Closed
Description
Pandas raises a ValueError when assigning multiple values to a Series (or DataFrame) using range(x) where x > 1. This error is raised only when its length is one million or larger.
import pandas as pd
for x in [5, 999999, 1000000]:
s = pd.Series(index=range(x))
print('series length =', len(s))
# assigning value with range(1), always works
s.loc[range(1)] = 42
# reading values with range(x>1), always works
_ = s.loc[range(2)]
# assigning values with range(x>1), fails only when len >= 1 million
s.loc[range(2)] = 42
Output:
series length = 5
series length = 999999
series length = 1000000
Traceback (most recent call last):
File "<stdin>", line 9, in <module>
File "/home/nekobon/.env_exp/lib/python3.4/site-packages/pandas/core/indexing.py", line 114, in __setitem__
indexer = self._get_setitem_indexer(key)
File "/home/nekobon/.env_exp/lib/python3.4/site-packages/pandas/core/indexing.py", line 109, in _get_setitem_indexer
return self._convert_to_indexer(key, is_setter=True)
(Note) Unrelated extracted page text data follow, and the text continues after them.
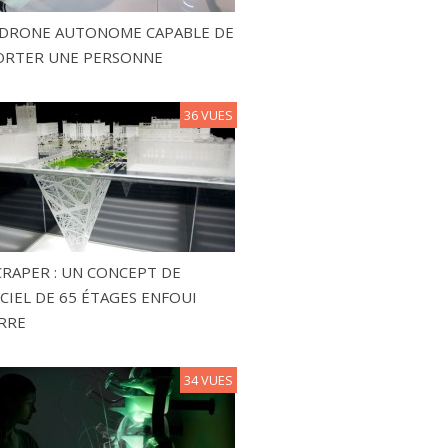
N DRONE AUTONOME CAPABLE DE
ORTER UNE PERSONNE
36 VUES
RAPER : UN CONCEPT DE
CIEL DE 65 ÉTAGES ENFOUI
RRE
34 VUES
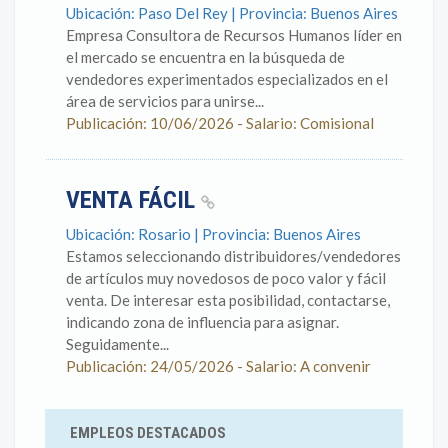
Ubicación: Paso Del Rey | Provincia: Buenos Aires
Empresa Consultora de Recursos Humanos líder en
el mercado se encuentra en la búsqueda de
vendedores experimentados especializados en el
área de servicios para unirse...
Publicación: 10/06/2026 - Salario: Comisional
VENTA FÁCIL
Ubicación: Rosario | Provincia: Buenos Aires
Estamos seleccionando distribuidores/vendedores
de artículos muy novedosos de poco valor y fácil
venta. De interesar esta posibilidad, contactarse,
indicando zona de influencia para asignar.
Seguidamente...
Publicación: 24/05/2026 - Salario: A convenir
EMPLEOS DESTACADOS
File "/home/nekobon/.env_exp/lib/python3.4/site-packages/pandas/core/indexing.py", line 1042, in _convert_to_indexer
return labels.get_loc(obj)
File "/home/nekobon/.env_exp/lib/python3.4/site-packages/pandas/core/index.py", line 1692, in get_loc
return self._engine.get_loc(_values_from_object(key))
File "pandas/index.pyx", line 137, in pandas.index.IndexEngine.get_loc (pandas/index.c:3979)
File "pandas/index.pyx", line 145, in pandas.index.IndexEngine.get_loc (pandas/index.c:3680)
File "pandas/index.pyx", line 464, in pandas.index._bin_search (pandas/index.c:9124)
ValueError: The truth value of an array with more than one element is ambiguous. Use a.any() or a.all()
Tested on pandas 0.17.0 and python 3.4.